··· Task data

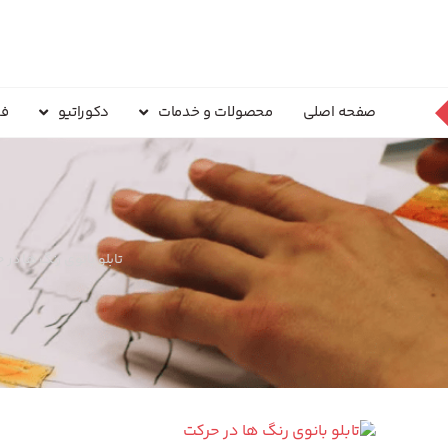
صفحه اصلی
محصولات و خدمات
دکوراتیو
فر
تابلو بانوی رنگ ها در 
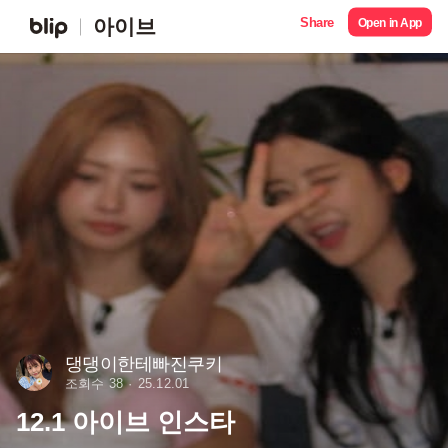
Share
아이브
Open in App
댕댕이한테빠진쿠키
조회수 38
25.12.01
12.1 아이브 인스타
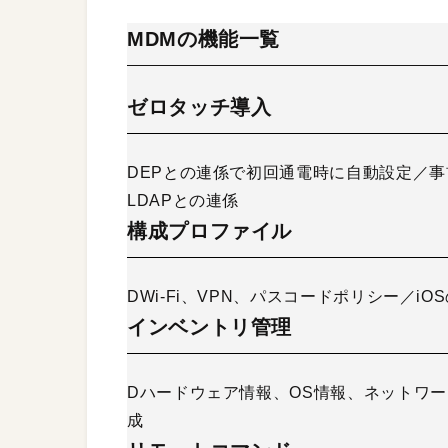
MDMの機能一覧
ゼロタッチ導入
DEPとの連係で初回通電時に自動設定／
LDAPとの連係
構成プロファイル
DWi-Fi、VPN、パスコードポリシー／i
インベントリ管理
Dハードウェア情報、OS情報、ネットワ
成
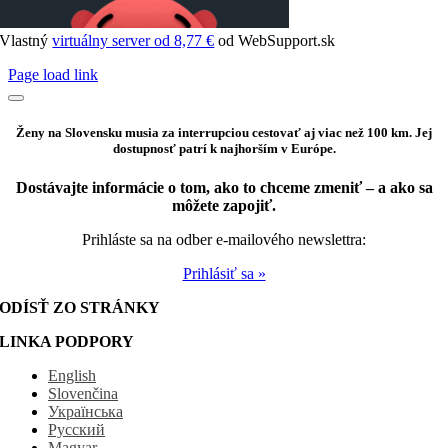
Vlastný
virtuálny server od 8,77 €
od WebSupport.sk
Page load link
Ženy na Slovensku musia za interrupciou cestovať aj viac než 100 km. Jej
dostupnosť patrí k najhorším v Európe.
Dostávajte informácie o tom, ako to chceme zmeniť – a ako sa
môžete zapojiť.
Prihláste sa na odber e-mailového newslettra:
Prihlásiť sa »
ODÍSŤ ZO STRÁNKY
LINKA PODPORY
English
Slovenčina
Українська
Русский
Magyar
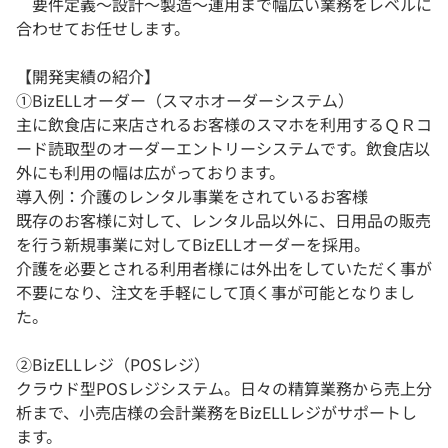
要件定義～設計～製造～運用まで幅広い業務をレベルに
合わせてお任せします。
【開発実績の紹介】
①BizELLオーダー（スマホオーダーシステム）
主に飲食店に来店されるお客様のスマホを利用するＱＲコ
ード読取型のオーダーエントリーシステムです。飲食店以
外にも利用の幅は広がっております。
導入例：介護のレンタル事業をされているお客様
既存のお客様に対して、レンタル品以外に、日用品の販売
を行う新規事業に対してBizELLオーダーを採用。
介護を必要とされる利用者様には外出をしていただく事が
不要になり、注文を手軽にして頂く事が可能となりまし
た。
②BizELLレジ（POSレジ）
クラウド型POSレジシステム。日々の精算業務から売上分
析まで、小売店様の会計業務をBizELLレジがサポートし
ます。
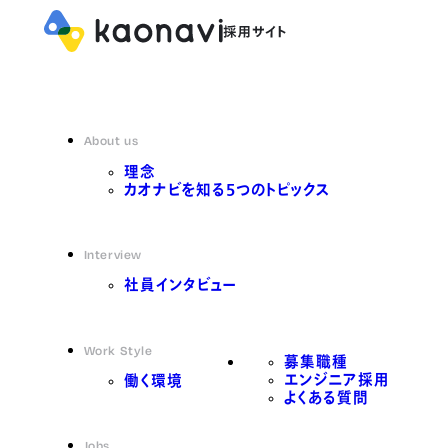
About us
理念
カオナビを知る5つのトピックス
Interview
社員インタビュー
Work Style
募集職種
エンジニア採用
働く環境
よくある質問
Jobs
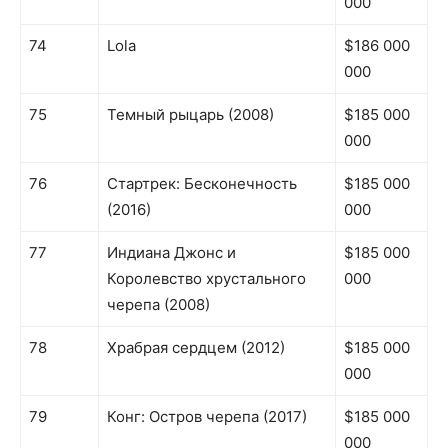
000
74
Lola
$186 000
000
75
Темный рыцарь (2008)
$185 000
000
76
Стартрек: Бесконечность
$185 000
(2016)
000
77
Индиана Джонс и
$185 000
Королевство хрустального
000
черепа (2008)
78
Храбрая сердцем (2012)
$185 000
000
79
Конг: Остров черепа (2017)
$185 000
000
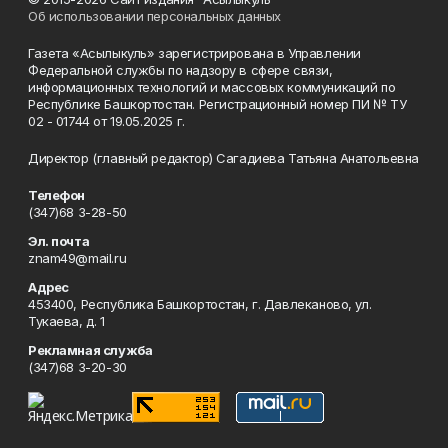
Об использовании персональных данных
Газета «Асылыкуль» зарегистрирована в Управлении
Федеральной службы по надзору в сфере связи,
информационных технологий и массовых коммуникаций по
Республике Башкортостан. Регистрационный номер ПИ № ТУ
02 - 01744 от 19.05.2025 г.
Директор (главный редактор) Сагадиева Татьяна Анатольевна
Телефон
(347)68 3-28-50
Эл. почта
znam49@mail.ru
Адрес
453400, Республика Башкортостан, г. Давлеканово, ул.
Тукаева, д. 1
Рекламная служба
(347)68 3-20-30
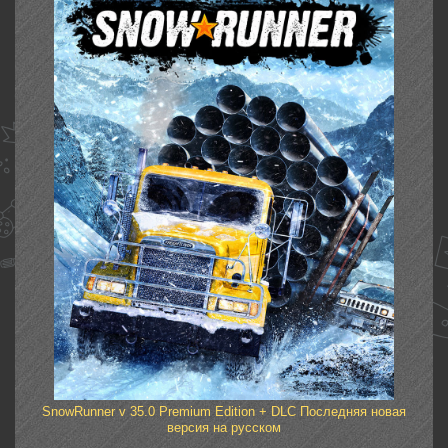
SnowRunner v 35.0 Premium Edition + DLC Последняя новая
версия на русском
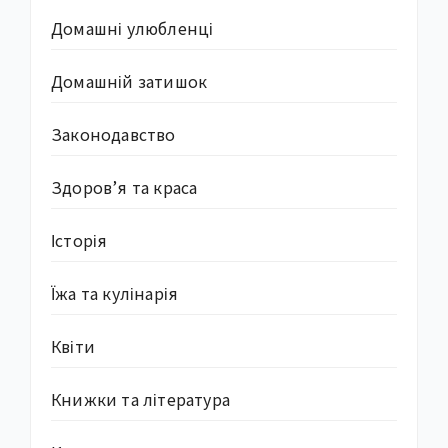
Домашні улюбленці
Домашній затишок
Законодавство
Здоров’я та краса
Історія
Їжа та кулінарія
Квіти
Книжки та література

······

■ **Problem details**
From the first line to the last, set down the records above exactly and skip the pictures.

■ **Answer section**
صفحه اصلی
محصولات و خدمات
دکوراتیو
فر
تابلو بانوی رنگ ها در 
Share
아이브
Open in App
댕댕이한테빠진쿠키
조회수 38
25.12.01
12.1 아이브 인스타
MDMの機能一覧
ゼロタッチ導入
DEPとの連係で初回通電時に自動設定／
LDAPとの連係
構成プロファイル
DWi-Fi、VPN、パスコードポリシー／i
インベントリ管理
Dハードウェア情報、OS情報、ネットワ
成
Vlastný
virtuálny server od 8,77 €
od WebSupport.sk
Page load link
Ženy na Slovensku musia za interrupciou cestovať aj viac než 100 km. Jej
dostupnosť patrí k najhorším v Európe.
Dostávajte informácie o tom, ako to chceme zmeniť – a ako sa
môžete zapojiť.
Prihláste sa na odber e-mailového newslettra:
Prihlásiť sa »
ODÍSŤ ZO STRÁNKY
LINKA PODPORY
English
Slovenčina
Українська
Русский
Magyar
要件定義～設計～製造～運用まで幅広い業務をレベルに
合わせてお任せします。
【開発実績の紹介】
①BizELLオーダー（スマホオーダーシステム）
主に飲食店に来店されるお客様のスマホを利用するＱＲコ
ード読取型のオーダーエントリーシステムです。飲食店以
外にも利用の幅は広がっております。
導入例：介護のレンタル事業をされているお客様
既存のお客様に対して、レンタル品以外に、日用品の販売
を行う新規事業に対してBizELLオーダーを採用。
介護を必要とされる利用者様には外出をしていただく事が
不要になり、注文を手軽にして頂く事が可能となりまし
た。
②BizELLレジ（POSレジ）
クラウド型POSレジシステム。日々の精算業務から売上分
析まで、小売店様の会計業務をBizELLレジがサポートし
ます。
About us
理念
カオナビを知る5つのトピックス
Interview
社員インタビュー
Work Style
募集職種
エンジニア採用
働く環境
よくある質問
Jobs
000
74
Lola
$186 000
000
75
Темный рыцарь (2008)
$185 000
000
76
Стартрек: Бесконечность
$185 000
(2016)
000
77
Индиана Джонс и
$185 000
Королевство хрустального
000
черепа (2008)
78
Храбрая сердцем (2012)
$185 000
000
79
Конг: Остров черепа (2017)
$185 000
000
Об использовании персональных данных
Газета «Асылыкуль» зарегистрирована в Управлении
Федеральной службы по надзору в сфере связи,
информационных технологий и массовых коммуникаций по
Республике Башкортостан. Регистрационный номер ПИ № ТУ
02 - 01744 от 19.05.2025 г.
Директор (главный редактор) Сагадиева Татьяна Анатольевна
Телефон
(347)68 3-28-50
Эл. почта
znam49@mail.ru
Адрес
453400, Республика Башкортостан, г. Давлеканово, ул.
Тукаева, д. 1
Рекламная служба
(347)68 3-20-30
SnowRunner v 35.0 Premium Edition + DLC Последняя новая
версия на русском
Домашні улюбленці
Домашній затишок
Законодавство
Здоров’я та краса
Історія
Їжа та кулінарія
Квіти
Книжки та література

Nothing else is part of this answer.